Data Lens is published to the official [Model Context Protocol Registry](https://registry.modelcontextprotocol.io/) as `io.github.cornelcroi/data-lens`.

Install with:
```bash
uvx data-lens
```


> **Technical deep-dive:** See [TECHNICAL.md](TECHNICAL.md) for architecture details, DuckDB internals, and performance characteristics.

## FAQ

**How is this different from Excel formulas?**
Excel requires you to write formulas and know cell references. Data Lens lets you ask questions in plain English. Instead of `=AVERAGEIF(B:B,"North",C:C)`, just ask "What's the average for North region?"

**What about other SQL clients?**
Traditional SQL clients require you to know SQL syntax. Data Lens translates your questions into SQL automatically. You get the power of SQL without learning it.

**Is my data secure?**
100% secure. Everything runs locally on your machine. Data Lens never sends your data anywhere. No cloud, no API calls, completely private.

**What file size can it handle?**
Data Lens uses in-memory analytics, so it's limited by your RAM. Most spreadsheets under 100MB work great.
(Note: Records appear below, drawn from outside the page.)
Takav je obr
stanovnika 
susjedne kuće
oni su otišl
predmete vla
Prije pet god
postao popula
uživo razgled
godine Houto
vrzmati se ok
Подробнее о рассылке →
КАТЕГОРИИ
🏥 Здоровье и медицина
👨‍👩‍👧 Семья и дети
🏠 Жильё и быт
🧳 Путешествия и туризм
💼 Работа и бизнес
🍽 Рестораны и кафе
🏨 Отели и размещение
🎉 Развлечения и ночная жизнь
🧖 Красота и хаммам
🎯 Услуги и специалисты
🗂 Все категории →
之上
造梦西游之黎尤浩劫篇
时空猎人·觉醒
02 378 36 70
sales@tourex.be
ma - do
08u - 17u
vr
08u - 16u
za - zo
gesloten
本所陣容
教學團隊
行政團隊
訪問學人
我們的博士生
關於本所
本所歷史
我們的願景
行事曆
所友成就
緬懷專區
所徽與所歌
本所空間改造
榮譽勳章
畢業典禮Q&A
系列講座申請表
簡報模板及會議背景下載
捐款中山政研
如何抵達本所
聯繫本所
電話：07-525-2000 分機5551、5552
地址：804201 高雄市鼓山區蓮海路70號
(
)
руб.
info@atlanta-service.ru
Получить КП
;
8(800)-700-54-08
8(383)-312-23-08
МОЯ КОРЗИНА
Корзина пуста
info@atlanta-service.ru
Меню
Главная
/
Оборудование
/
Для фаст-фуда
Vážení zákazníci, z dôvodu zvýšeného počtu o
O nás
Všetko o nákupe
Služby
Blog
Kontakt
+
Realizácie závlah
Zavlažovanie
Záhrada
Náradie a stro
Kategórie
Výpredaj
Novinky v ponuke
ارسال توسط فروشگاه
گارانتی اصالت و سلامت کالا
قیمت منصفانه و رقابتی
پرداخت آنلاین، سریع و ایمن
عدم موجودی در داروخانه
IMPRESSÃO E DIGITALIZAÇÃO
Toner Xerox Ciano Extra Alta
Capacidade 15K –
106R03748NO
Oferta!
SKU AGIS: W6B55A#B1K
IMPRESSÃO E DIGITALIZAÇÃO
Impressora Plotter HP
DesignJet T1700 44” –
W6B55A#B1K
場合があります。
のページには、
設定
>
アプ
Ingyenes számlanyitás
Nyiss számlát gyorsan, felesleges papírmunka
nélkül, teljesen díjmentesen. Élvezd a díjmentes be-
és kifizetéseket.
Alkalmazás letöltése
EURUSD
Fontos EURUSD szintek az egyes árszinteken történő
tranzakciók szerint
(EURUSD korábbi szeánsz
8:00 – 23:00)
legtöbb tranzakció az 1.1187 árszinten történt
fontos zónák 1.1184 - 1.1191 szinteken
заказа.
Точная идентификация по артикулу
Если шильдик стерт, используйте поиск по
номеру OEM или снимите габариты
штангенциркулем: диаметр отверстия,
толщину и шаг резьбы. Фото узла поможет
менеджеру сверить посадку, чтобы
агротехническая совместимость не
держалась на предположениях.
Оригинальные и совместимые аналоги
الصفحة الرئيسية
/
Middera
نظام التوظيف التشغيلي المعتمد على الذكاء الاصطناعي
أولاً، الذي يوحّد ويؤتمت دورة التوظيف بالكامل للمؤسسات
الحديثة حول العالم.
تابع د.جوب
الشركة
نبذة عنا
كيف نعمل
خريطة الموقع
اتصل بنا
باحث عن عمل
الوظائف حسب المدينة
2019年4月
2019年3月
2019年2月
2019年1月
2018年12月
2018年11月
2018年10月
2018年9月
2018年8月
For larger datasets, consider using database connections (roadmap feature).

**Can I use this in production?**
Yes! Data Lens is production-ready. It's read-only by design (no DROP/DELETE/UPDATE), so it's safe for production data. Use it for reporting, analysis, and insights.

**Why DuckDB?**
DuckDB is like SQLite for analytics - fast, embedded, and needs no setup. It handles complex queries on millions of rows instantly. Perfect for spreadsheet analysis.

## Troubleshooting

### Installation Issues

**Command not found: uvx**
```bash
pip install uv
```

**Import errors**
```bash
pip install --upgrade data-lens
```

### File Loading Issues

- Verify file format is supported (.xlsx, .csv, .tsv, .parquet)
- Check file path is absolute or relative to current directory
- Ensure file is not corrupted or password-protected

## Contributing

Contributions are welcome! Please see [CONTRIBUTING.md](CONTRIBUTING.md) for guidelines.

## License

MIT License - see [LICENSE](LICENSE) for details.